Combinate, queste caratteristiche indicano che meccanismi basati sulla riparazione (c-NHEJ e alt-NHEJ) e meccanismi di riparazione replicativa (MMBIR) sono responsabili della giunzione del cromosoma donatore con quello ricevente, o della porzione opposta dello stesso cromosoma (Fig. 1).
Rapporto genotipo-fenotipo
Anche se le correlazioni genotipo-fenotipo nei grandi riarrangiamenti sbilanciati, come quelli riportati nel nostro studio, sono in generale piuttosto grossolane, i dati che riportiamo aggiungono alcuni ulteriori dettagli anche in questo contesto.
La forte evidenza che alcune traslocazioni sbilanciate hanno origine da uno zigote con un cromosoma soprannumerario che subisce un evento cromotripico, suggerisce che la regione di duplicazione, sebbene apparentemente composta solo dalla regione distale del cromosoma cromotripico, possa contenere frammenti di altre porzioni, come è il caso del nostro caso 6 e come mostrato da Weckselblatt et al. (2015). In questi casi, se la dimensione dei pezzi frantumati è inferiore a quella rilevabile con l’array CGH, il rischio è quello di attribuire il fenotipo anomalo solo ai geni che appaiono duplicati o cancellati, mentre un’ulteriore morbilità potrebbe essere dovuta all’espressione genica anomala generata dalla rottura del TAD (Fukami et al. 2017).

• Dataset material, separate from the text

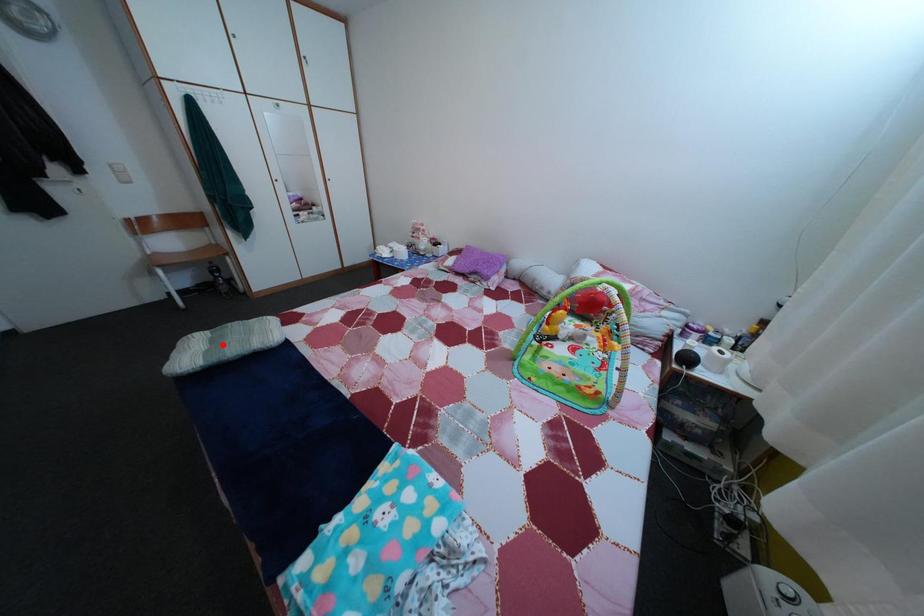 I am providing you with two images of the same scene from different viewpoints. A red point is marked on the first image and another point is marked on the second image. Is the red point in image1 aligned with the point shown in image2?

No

Inoltre, nelle traslocazioni sbilanciate originate dal salvataggio della trisomia parziale, se la cromotripsia avvenisse sul cromosoma soprannumerario di origine paterna, la seguente etero/isodisomia materna per i due cromosomi rimanenti potrebbe generare ulteriore patogenicità (Niida et al. 2018) sia riducendo allo stato omozigote le varianti causa di malattia presenti nella madre allo stato eterozigote, sia per la presenza di geni imprinted che sono espressi solo dall’allele paterno.

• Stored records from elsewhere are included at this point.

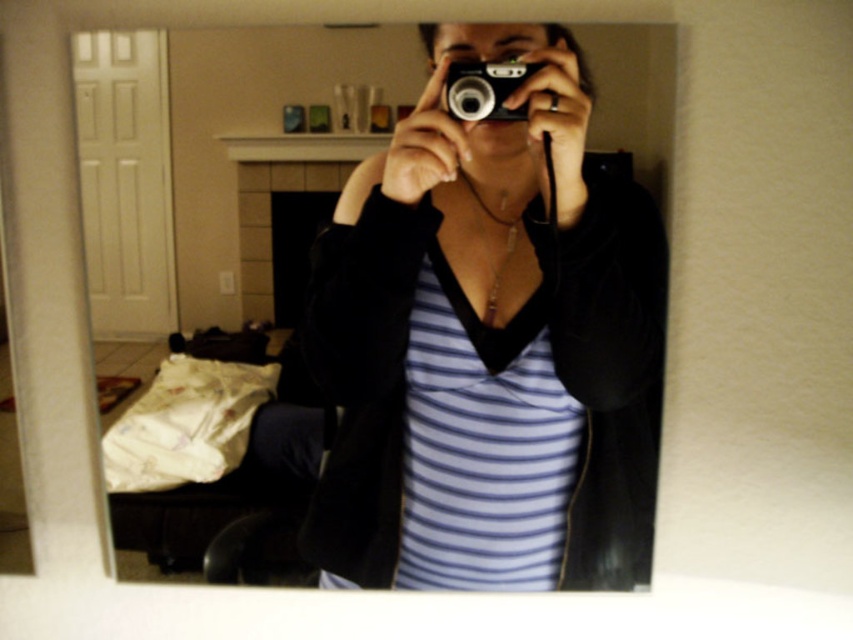 Question: Is matte black camera at center above silver metallic camera at center?

Choices:
 (A) no
 (B) yes

Answer: (A)

Question: Among these objects, which one is nearest to the camera?

Choices:
 (A) matte black camera at center
 (B) silver metallic camera at center

Answer: (A)

Question: Does matte black camera at center have a greater width compared to silver metallic camera at center?

Choices:
 (A) no
 (B) yes

Answer: (B)

Question: Which point is farther to the camera?

Choices:
 (A) (x=627, y=582)
 (B) (x=506, y=115)

Answer: (A)

Question: Does matte black camera at center have a larger size compared to silver metallic camera at center?

Choices:
 (A) no
 (B) yes

Answer: (B)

Come ultima considerazione, si è tentati di ipotizzare che la scelta di quale telomero viene catturato per la stabilizzazione del cromosoma rotto, possa non essere casuale ma influenzata dalla deregolazione dei TADs (Topologically Associated Domains) originari, creando a sua volta un substrato favorevole per specifici contatti inter-cromosomici e la compartimentazione spaziale della cromatina 3D (Dekker e Mirny et al. 2016).